Durante a cerimônia de encerramento do 13º congresso confederal da CCOO, Yolanda Díaz disse que estava "tomada pela indignação" com as informações sobre a liderança do Partido Socialista e, acima de tudo, com "o comportamento de pessoas corruptas, de senhores corruptos e a maneira como agem".

Disse ainda que estava indignada com o que tinha acontecido, porque quando o Ministério do Trabalho estava negociando com sindicatos e empregadores a concessão de ERTE (Empresa Temporária de Rescisão de Contrato de Trabalho) para os trabalhadores na pandemia ou o aumento do salário mínimo, ao lado havia "bandidos que estavam roubando". "Enquanto alguns estavam concordando com subornos ao lado do Ministério do Trabalho, outros estavam lutando contra a reforma trabalhista", acrescentou.

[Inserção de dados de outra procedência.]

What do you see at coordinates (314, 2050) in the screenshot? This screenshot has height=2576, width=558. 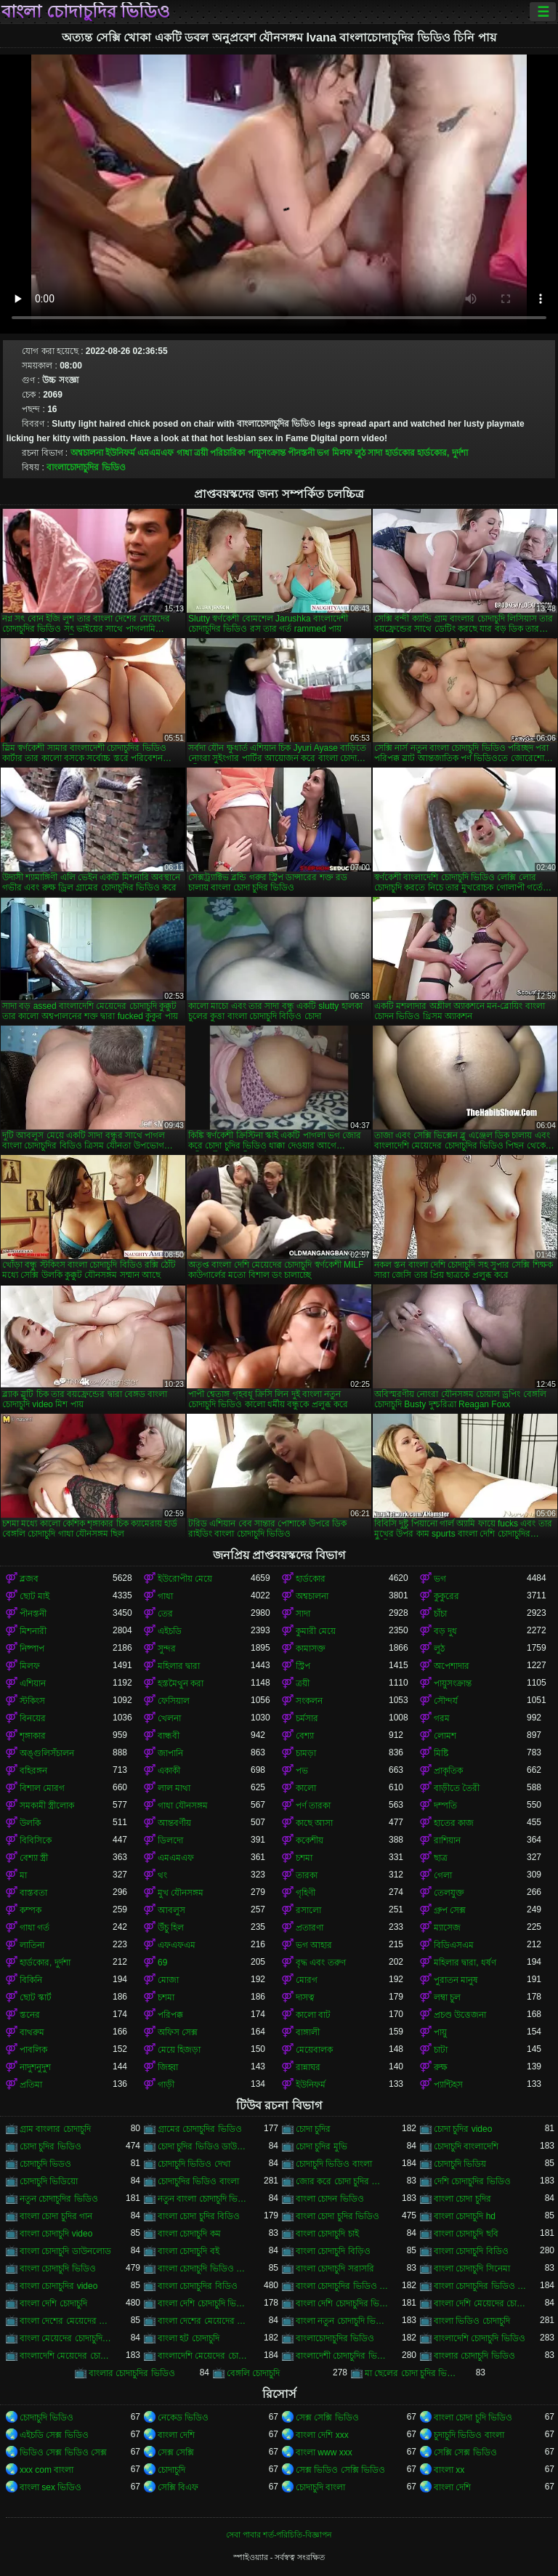 I see `মেয়েবালক` at bounding box center [314, 2050]. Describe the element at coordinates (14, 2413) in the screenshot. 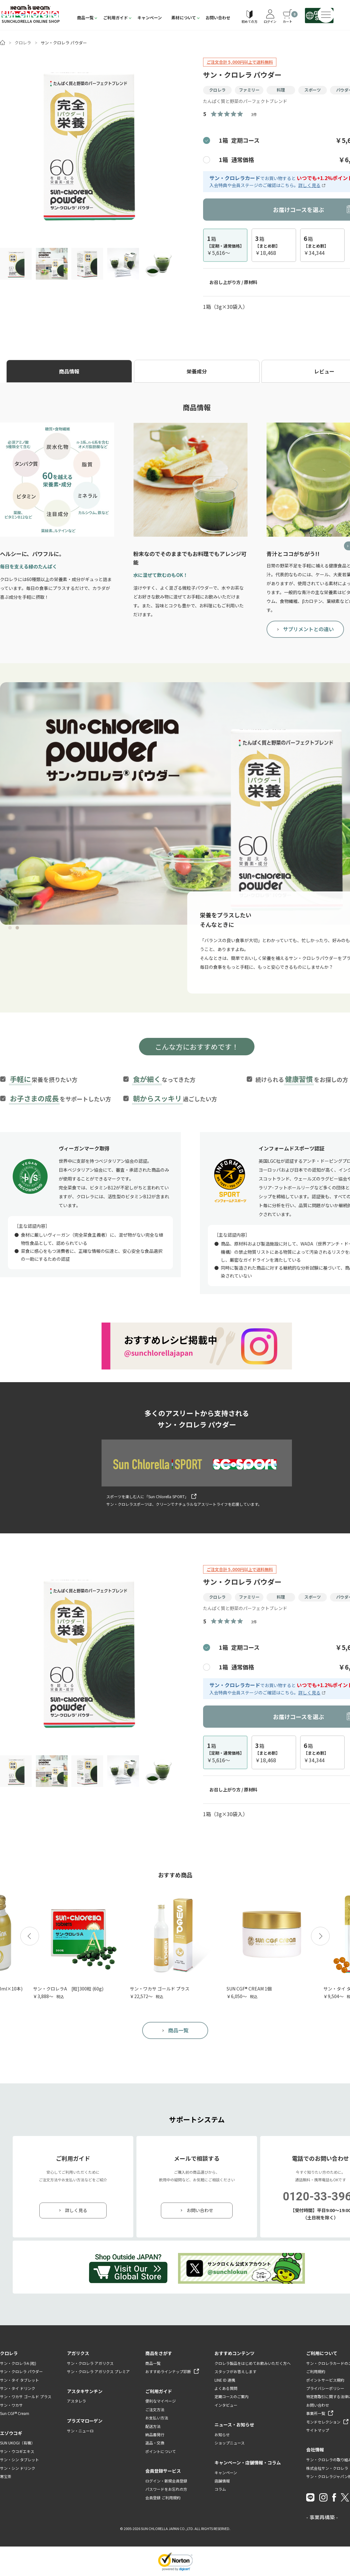

I see `Sun CGF® Cream` at that location.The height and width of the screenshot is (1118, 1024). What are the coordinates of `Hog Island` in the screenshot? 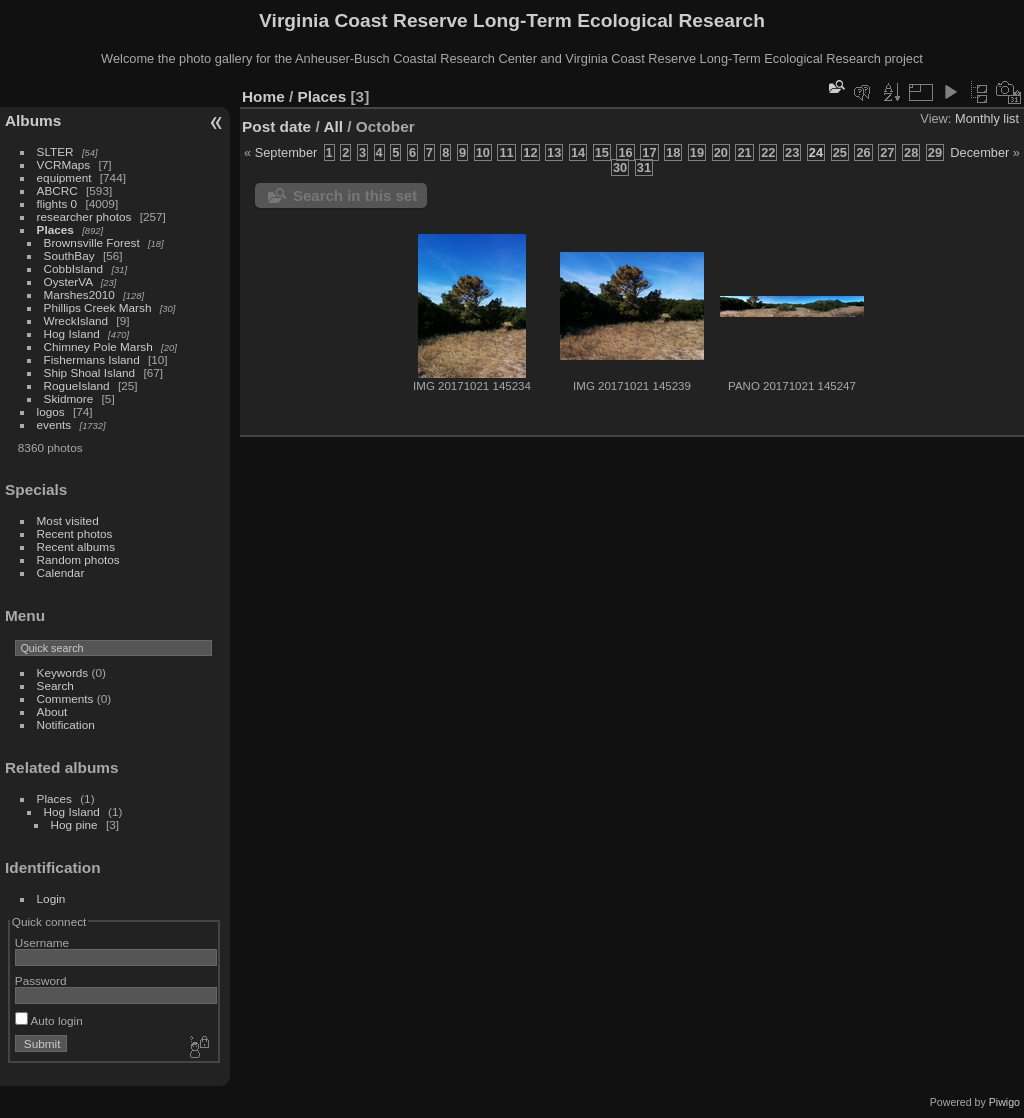 It's located at (72, 333).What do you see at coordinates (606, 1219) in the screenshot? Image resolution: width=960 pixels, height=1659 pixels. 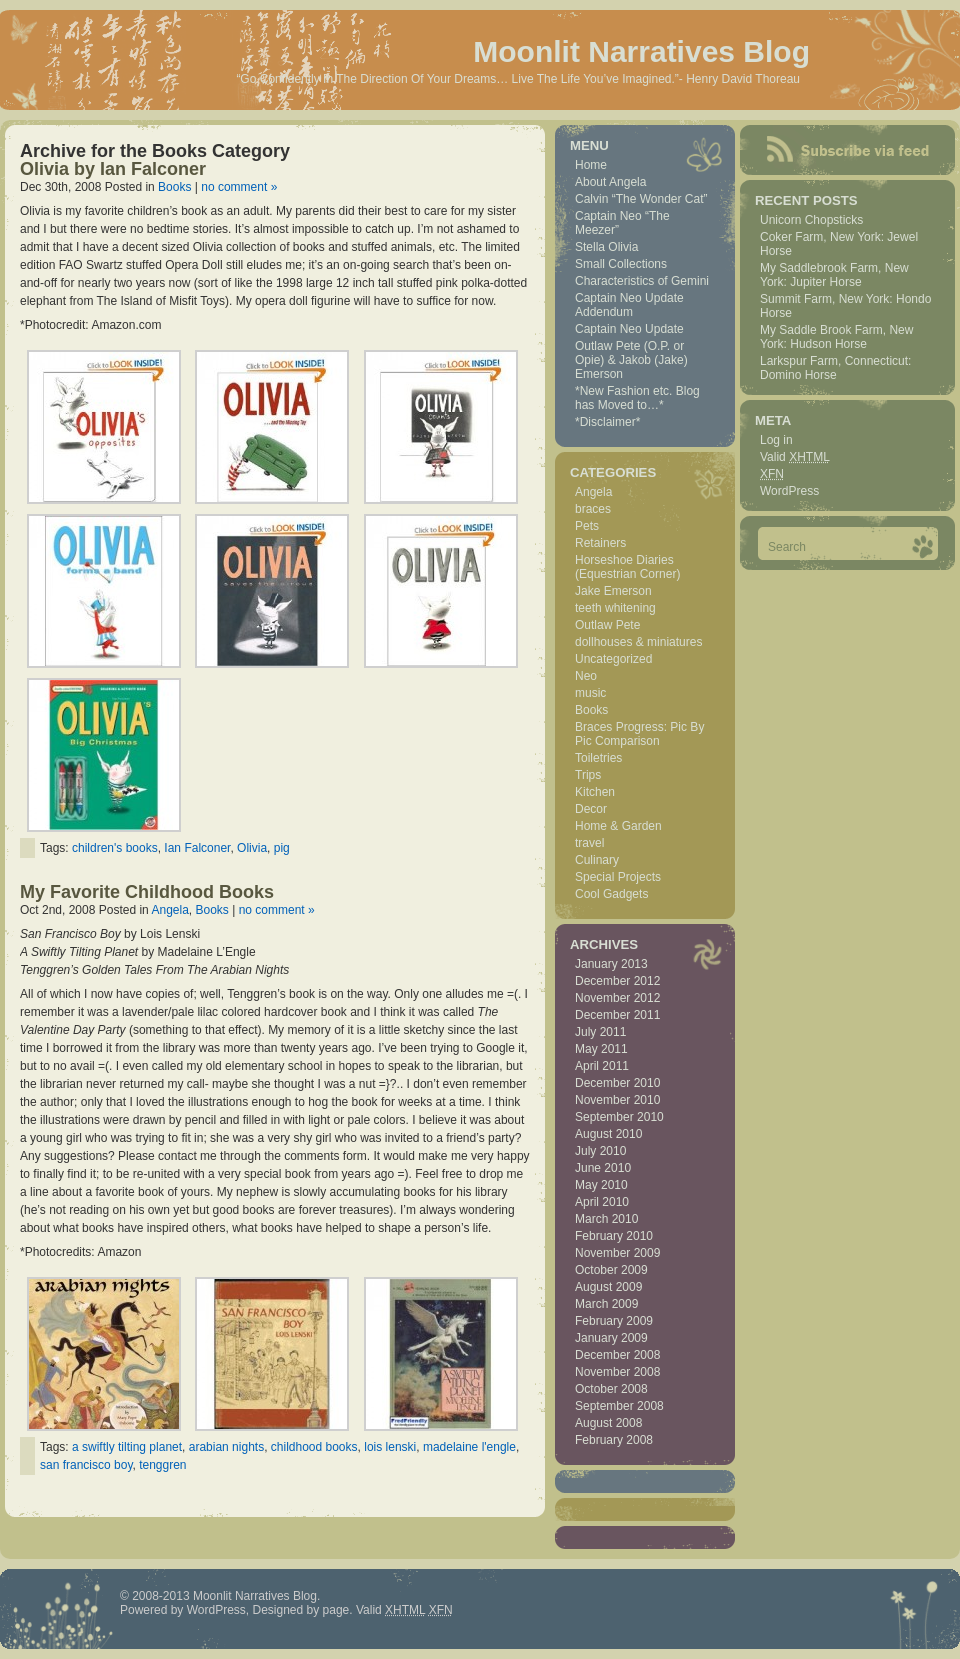 I see `March 2010` at bounding box center [606, 1219].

Nesse sentido, Yolanda Díaz reiterou que "não somos todos iguais". "A corrupção zero existe de fato. Não somos iguais em nenhum aspecto. Somos limpos, temos cinco ministérios limpos e temos um espaço político que governou e nunca roubou", enfatizou.

Por esse motivo, a vice-presidente observou que espera que sejam tomadas medidas "enérgicas" contra os corruptores e que "todo o peso da lei" seja aplicado a eles. Ela também espera que as medidas de regeneração democrática sejam realmente eficazes para que os corruptores que existem e os corruptos parem de operar na Espanha.

Ela disse que muitos dos homens e mulheres de negócios do país se acostumaram a bater nas portas dos gabinetes dos ministros para tentá-los com subornos, mas que ninguém "nunca" veio até ela para oferecer-lhes algo porque sabem a resposta que receberão.

Aqueles que bateram à sua porta, disse a Vice-Presidente, foram "os faxineiros, os caixas, os trabalhadores do transporte e os motociclistas", todos eles "pessoas que nasceram e foram criadas neste país". "As pessoas vêm para cá para que possamos defendê-las em seus empregos. E a porta está sempre aberta para elas", reiterou.